Zebra mussels are considered one of the most worrisome freshwater invasive species. Fresh- and saltwater environments native to the Caspian and Black Seas are now widely distributed throughout the Northern Hemisphere. Zebra mussels compete with most native invertebrates for space and food resources, resulting in a decrease in biodiversity, density and biomass, and it alters entire ecosystems through efficient suspended predation behavior.
In the case of reduced phytoplankton, zooplankton and organic matter, the transparency and light permeability of the water body will increase. So zebra mussel invasions can have a huge impact on zooplankton and fish production.
Studies have shown that the key carbon isotope ratio (δ13C) of native fish increases after the invasion of zebra mussels, while the trend of nitrogen isotope ratio (δ15N) is not clear, and the nitrogen isotope ratio generally decreases in most lakes. This result supports the theory of energy path changes in the food chain of lakes after the invasion of zebra mussels.

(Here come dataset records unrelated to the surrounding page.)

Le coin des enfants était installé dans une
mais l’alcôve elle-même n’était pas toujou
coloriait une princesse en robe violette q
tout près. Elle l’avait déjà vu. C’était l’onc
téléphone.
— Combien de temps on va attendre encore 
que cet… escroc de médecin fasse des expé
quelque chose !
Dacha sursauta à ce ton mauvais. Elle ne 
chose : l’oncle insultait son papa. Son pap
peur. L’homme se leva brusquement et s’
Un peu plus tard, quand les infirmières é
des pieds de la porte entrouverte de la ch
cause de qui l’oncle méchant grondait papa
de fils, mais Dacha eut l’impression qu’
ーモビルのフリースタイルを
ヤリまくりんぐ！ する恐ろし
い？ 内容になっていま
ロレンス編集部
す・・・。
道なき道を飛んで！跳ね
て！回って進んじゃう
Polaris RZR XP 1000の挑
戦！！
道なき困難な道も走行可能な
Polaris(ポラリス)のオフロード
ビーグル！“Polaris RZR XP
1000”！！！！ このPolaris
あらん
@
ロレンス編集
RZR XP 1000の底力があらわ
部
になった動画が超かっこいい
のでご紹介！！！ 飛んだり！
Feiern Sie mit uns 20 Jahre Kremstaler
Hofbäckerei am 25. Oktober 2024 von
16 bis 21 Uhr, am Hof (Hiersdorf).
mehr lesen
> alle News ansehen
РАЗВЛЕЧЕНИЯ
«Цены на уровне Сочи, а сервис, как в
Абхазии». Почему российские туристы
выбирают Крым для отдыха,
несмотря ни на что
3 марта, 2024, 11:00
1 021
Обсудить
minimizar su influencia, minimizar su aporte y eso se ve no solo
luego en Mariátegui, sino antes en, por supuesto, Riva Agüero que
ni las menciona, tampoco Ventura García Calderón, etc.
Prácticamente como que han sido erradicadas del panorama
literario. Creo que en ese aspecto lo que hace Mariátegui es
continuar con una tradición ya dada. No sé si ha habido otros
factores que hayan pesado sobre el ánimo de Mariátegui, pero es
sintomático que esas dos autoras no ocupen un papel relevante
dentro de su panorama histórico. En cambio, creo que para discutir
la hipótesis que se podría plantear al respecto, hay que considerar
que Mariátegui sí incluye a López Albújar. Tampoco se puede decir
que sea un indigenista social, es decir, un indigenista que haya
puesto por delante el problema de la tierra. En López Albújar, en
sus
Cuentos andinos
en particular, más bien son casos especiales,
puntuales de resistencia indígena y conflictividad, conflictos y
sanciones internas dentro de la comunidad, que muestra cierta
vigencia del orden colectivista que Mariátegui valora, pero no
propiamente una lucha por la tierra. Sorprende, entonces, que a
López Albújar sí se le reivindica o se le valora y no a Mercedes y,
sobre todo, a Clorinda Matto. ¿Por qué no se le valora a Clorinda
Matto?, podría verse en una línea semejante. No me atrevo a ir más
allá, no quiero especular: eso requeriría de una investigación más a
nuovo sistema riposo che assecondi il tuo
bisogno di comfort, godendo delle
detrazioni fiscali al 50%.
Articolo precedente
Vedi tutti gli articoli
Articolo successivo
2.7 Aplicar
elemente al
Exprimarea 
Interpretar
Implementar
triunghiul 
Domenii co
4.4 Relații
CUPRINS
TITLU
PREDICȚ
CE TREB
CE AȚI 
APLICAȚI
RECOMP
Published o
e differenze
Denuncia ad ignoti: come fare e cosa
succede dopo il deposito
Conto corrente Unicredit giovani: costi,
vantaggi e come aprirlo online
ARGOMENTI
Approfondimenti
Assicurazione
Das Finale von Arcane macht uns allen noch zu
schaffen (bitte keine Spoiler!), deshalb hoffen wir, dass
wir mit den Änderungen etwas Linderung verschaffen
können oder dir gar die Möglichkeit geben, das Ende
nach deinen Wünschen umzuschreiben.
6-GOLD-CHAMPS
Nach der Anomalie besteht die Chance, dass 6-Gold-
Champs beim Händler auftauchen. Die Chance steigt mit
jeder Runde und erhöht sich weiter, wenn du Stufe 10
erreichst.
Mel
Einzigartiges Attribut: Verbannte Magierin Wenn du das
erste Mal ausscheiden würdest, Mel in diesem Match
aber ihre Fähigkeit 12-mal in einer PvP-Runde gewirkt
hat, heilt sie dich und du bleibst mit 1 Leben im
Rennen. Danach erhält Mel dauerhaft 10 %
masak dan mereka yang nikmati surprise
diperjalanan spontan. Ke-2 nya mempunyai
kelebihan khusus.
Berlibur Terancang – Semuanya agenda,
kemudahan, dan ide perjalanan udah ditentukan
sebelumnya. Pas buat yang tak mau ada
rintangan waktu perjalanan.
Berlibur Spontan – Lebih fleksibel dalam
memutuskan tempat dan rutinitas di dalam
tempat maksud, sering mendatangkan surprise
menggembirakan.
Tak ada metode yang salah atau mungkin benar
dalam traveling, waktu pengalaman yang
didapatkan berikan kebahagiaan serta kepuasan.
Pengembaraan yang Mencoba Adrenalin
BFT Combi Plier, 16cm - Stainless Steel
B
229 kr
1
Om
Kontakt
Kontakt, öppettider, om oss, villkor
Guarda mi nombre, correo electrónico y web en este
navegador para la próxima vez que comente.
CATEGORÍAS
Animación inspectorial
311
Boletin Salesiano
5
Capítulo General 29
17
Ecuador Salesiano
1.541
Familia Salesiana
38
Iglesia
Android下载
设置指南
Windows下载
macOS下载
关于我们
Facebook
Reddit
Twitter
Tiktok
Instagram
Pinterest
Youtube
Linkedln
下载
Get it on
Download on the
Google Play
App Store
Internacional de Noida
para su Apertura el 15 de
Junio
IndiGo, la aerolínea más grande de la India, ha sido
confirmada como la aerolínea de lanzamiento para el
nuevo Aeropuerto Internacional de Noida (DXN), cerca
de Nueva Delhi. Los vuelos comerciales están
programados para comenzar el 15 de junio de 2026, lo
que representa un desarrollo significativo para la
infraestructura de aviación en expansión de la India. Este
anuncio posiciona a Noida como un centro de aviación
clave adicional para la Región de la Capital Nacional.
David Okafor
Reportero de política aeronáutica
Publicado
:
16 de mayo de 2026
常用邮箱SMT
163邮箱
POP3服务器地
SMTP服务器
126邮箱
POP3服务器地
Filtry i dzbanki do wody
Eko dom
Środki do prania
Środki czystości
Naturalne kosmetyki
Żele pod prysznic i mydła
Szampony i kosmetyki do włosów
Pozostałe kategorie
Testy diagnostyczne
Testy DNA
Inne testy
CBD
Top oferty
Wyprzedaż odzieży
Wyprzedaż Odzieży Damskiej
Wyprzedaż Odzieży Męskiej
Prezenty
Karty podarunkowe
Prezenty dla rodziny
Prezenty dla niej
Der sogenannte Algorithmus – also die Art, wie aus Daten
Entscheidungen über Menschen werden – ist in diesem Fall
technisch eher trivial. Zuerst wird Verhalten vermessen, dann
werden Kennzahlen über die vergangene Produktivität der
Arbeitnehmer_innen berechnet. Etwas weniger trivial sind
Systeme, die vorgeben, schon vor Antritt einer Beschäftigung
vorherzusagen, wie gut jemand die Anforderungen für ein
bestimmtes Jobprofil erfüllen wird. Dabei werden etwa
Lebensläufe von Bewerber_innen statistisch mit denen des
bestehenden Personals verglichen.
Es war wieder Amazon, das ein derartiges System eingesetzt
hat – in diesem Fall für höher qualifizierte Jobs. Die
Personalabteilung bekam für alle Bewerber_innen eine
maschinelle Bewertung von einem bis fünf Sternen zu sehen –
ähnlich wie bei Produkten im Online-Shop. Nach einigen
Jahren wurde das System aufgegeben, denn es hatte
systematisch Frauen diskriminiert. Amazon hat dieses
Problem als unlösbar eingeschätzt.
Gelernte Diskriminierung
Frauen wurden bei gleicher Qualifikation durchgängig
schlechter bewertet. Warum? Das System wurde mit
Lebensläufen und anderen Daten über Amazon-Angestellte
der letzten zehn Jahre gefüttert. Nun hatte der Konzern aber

«——[Sampling and testing methods of isotopes.] ——»
1. Lake Constance fish sampling
Lake Constance is located between Austria, Germany and Switzerland and is part of the Rhine River basin (see Figure 1). The lake has a total area of 536 square kilometers, including 472 square kilometers of the large, deep and scarce resource Lake Constance Upper Bourstance and 63 square kilometers of the smaller, resource-rich Lower Lake Constance. Between 1990 and 2010, the lake underwent several captivity processes and its fish community included at least 30 species, about 10 of which were targeted by fisheries. Among these target species, whitefish is the one with the highest economic value.
Figure 1.Location of Lake Constance in Europe (left, black square) and location of Upper and Lower Lake Constance (right).
This study mainly investigated fish from different fishing areas, including zooplankton, white trout, benthic whitefish, carp and zooplankton from Lake Constance, benthic whitefish, herbivorous red fish, and barracuda common to both lakes, and a total of 2020 white muscle tissue samples were collected.
2. Fish isotope extraction
They are first freeze-dried at -50 °C and subjected to pressure treatment. A mixing mill is then used to grind the sample into a homogeneous powder. The sample powder (0.3-0.4 mg) is weighed into a tin capsule and burned in an isotope ratio mass spectrometer. The combustion process is connected to the mass spectrometer interface via an elemental analyzer.
3. Statistical analysis
Use piecewise least squares linear regression, also known as "breakpoint analysis", to study trends in stable isotope ratios in white trout over time. The aim is to identify potential breakpoints in δ15N and δ13C and test their relationship to ULC settling time. Set the statistical significance of the breakpoint to P<0.05 and test with the appropriate confidence interval.
«——[Analysis of isotope test results.] ——»
1. Analysis of the proportion of fish predation
Of the two lakes, zebra mussels have the highest weight ratio in the digestive tract of catfish, for which the other food groups are relatively less important. For carps, snails are more important than mussels, accounting for almost 60% of all prey. Carp feed more on snails and other benthic macroinvertebrates, not zebra mussels.
For benthic whitefish in the two lakes, the most abundant food group in the digestive tract is benthic macroinvertebrates, especially lateral vertebrates, while whitefish have a diet dominated by insect larvae. Breams feed only on zooplankton, red fish on aquatic plants, and pikes feed only on fish (Table 1).
2. Whitefish breakpoint analysis
In piecewise regression analysis of planktonic whitefish sampled annually between 2014 and 2020, a significant breakpoint was found in the slope of the 2017 delta 13C value, one year after the zebra mussel established in the lake. On the other hand, δ15N remained relatively stable in the late invasion of zebra mussels.
Figure II
Figure 2 shows the segmented regression of white trout δ13C with the regression line shown in the figure above. No significant breakpoints were observed at δ15N, as shown in the figure below. The vertical dotted line indicates the period during which zebra mussels were established (between 2016 and 2017).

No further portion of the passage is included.